** Exercise prompt **
Once the lines below holding the string "Hospital" are counted, give that number alone.

** Data under study **
+-------+
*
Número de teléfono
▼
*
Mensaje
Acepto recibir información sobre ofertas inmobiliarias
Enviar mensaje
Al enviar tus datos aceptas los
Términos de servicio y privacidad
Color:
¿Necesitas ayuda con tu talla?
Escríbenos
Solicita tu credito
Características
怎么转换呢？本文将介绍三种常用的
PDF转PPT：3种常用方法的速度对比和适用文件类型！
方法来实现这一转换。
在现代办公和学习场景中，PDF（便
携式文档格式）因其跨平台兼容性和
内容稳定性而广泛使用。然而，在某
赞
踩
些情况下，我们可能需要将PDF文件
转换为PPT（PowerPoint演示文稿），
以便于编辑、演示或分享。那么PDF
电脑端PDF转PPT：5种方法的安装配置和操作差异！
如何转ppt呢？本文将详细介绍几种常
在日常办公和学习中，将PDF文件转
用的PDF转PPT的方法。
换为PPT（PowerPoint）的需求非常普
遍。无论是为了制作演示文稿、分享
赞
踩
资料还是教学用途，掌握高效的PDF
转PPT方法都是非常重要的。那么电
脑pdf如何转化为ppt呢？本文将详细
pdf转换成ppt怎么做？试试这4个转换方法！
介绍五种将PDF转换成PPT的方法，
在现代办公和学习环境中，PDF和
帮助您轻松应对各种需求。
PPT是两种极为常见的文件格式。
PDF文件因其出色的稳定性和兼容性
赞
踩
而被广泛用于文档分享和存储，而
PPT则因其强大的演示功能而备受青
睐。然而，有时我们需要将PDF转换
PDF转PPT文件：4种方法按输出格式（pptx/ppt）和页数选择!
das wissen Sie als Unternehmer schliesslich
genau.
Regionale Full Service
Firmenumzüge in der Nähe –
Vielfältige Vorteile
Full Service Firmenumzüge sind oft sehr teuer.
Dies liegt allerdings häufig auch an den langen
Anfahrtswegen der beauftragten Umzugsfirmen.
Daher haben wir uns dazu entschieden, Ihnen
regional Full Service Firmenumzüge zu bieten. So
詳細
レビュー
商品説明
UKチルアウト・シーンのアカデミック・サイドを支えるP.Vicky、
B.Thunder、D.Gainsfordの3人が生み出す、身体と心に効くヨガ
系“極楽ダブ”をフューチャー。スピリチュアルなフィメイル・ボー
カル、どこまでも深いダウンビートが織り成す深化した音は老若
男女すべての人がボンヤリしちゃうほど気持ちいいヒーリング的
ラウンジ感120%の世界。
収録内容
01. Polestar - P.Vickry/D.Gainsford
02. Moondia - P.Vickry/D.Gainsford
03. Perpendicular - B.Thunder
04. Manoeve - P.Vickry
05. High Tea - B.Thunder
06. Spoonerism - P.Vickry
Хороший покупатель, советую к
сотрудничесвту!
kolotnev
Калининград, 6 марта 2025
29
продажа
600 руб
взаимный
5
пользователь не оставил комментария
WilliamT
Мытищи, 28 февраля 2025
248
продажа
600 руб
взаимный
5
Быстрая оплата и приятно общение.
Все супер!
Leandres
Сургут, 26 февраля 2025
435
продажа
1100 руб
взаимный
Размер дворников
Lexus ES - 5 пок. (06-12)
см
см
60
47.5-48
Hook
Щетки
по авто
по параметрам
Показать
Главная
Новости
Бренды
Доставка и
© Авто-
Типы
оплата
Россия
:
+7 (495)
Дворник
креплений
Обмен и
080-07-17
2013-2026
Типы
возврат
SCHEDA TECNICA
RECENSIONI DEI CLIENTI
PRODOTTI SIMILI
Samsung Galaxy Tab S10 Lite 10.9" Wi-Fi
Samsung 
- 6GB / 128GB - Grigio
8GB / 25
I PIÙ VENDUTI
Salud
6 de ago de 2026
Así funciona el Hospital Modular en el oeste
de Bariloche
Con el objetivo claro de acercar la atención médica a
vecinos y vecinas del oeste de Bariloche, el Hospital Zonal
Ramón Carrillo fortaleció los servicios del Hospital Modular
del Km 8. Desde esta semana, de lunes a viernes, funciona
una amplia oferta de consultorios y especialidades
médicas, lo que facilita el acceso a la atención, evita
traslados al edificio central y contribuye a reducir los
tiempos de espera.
+-------+
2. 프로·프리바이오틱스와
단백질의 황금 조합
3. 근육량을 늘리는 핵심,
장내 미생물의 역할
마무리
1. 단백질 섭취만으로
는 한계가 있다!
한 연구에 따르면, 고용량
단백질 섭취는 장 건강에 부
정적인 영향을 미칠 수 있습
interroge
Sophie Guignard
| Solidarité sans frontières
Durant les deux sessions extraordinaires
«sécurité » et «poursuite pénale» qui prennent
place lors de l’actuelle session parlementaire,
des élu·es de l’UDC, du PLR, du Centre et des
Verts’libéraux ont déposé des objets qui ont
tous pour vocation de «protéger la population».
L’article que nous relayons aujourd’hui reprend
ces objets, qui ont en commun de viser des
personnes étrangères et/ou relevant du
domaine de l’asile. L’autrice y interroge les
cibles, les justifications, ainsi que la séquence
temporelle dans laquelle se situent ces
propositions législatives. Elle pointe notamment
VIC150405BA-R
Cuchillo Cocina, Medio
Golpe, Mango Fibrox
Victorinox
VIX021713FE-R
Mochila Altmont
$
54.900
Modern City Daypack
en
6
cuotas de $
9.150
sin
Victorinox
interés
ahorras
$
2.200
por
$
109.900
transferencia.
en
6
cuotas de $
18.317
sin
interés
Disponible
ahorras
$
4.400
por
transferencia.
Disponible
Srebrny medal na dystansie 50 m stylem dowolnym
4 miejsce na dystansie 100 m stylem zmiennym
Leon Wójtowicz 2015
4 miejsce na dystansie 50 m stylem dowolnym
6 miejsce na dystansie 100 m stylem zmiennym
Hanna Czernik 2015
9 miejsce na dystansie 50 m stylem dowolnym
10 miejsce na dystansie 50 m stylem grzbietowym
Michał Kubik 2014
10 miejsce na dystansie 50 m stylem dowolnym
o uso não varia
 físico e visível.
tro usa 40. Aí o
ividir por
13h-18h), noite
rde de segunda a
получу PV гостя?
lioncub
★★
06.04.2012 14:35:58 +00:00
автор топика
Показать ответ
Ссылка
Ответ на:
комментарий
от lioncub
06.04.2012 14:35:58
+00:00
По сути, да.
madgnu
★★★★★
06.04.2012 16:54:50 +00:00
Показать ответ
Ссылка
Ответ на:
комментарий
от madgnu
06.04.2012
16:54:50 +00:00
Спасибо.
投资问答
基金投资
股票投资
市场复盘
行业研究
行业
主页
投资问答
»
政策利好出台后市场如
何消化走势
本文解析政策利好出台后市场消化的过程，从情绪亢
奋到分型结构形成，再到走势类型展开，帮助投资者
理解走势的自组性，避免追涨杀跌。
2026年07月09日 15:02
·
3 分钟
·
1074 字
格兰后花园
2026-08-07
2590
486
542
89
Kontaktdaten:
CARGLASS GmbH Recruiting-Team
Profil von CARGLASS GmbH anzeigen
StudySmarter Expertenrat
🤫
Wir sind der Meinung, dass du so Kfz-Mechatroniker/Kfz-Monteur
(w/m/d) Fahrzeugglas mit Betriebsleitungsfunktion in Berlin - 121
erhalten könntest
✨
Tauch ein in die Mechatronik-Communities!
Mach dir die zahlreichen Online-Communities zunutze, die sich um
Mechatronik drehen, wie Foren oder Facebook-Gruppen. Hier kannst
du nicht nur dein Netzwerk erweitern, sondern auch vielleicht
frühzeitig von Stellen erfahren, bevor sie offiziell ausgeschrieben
+-------+
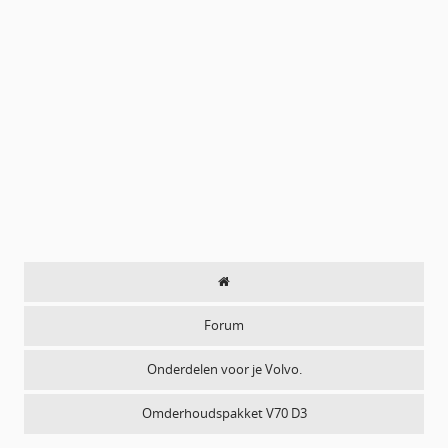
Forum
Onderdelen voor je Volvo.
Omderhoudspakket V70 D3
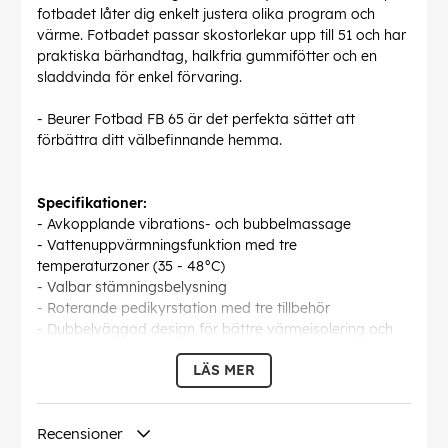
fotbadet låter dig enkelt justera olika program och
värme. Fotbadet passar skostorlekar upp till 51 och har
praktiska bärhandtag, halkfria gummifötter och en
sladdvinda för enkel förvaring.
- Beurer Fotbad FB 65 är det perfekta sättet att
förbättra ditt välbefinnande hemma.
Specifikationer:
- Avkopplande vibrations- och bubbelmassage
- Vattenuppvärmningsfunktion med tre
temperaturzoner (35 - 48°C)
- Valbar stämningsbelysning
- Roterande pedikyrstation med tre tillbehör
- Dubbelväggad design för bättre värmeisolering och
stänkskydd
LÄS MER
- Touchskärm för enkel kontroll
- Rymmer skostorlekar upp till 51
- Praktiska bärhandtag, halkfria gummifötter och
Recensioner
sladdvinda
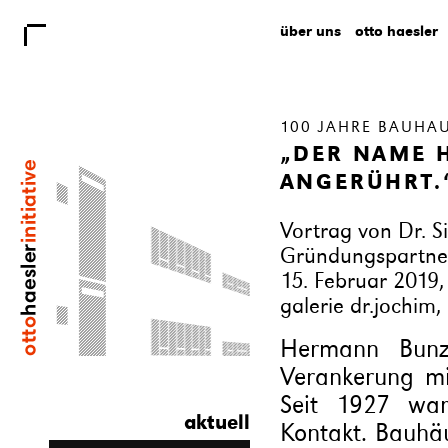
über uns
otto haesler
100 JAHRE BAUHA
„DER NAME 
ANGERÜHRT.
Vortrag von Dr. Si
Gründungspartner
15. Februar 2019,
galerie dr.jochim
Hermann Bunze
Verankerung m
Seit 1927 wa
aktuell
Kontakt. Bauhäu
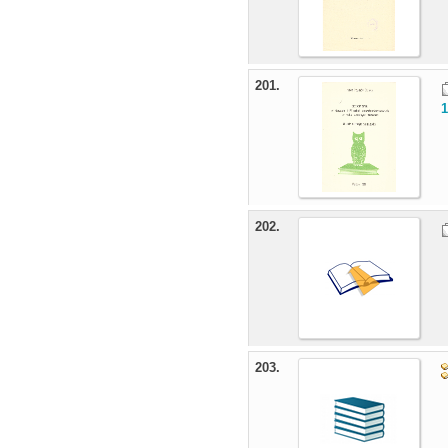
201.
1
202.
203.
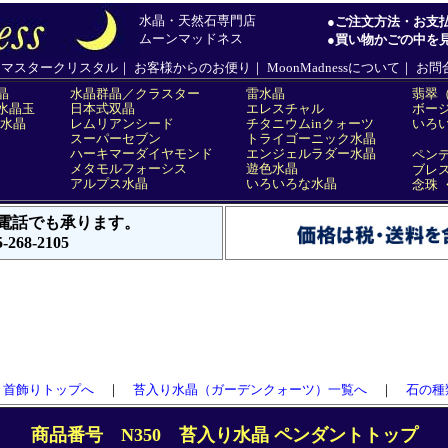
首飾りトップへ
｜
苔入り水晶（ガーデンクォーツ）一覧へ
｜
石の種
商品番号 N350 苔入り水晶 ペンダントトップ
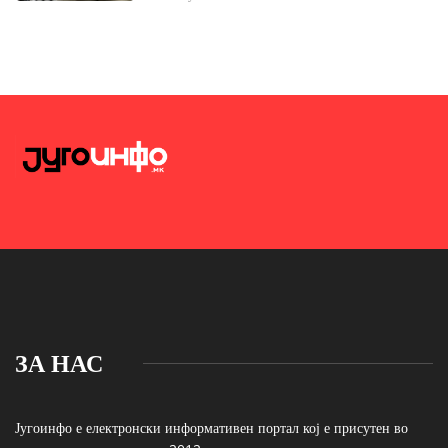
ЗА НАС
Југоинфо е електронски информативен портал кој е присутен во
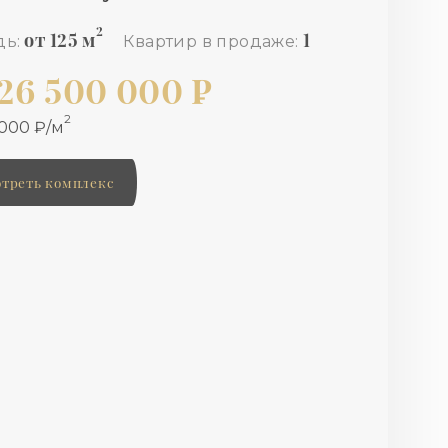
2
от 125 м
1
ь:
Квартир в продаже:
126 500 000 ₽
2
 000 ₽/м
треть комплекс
+-------+
** Completed task **
3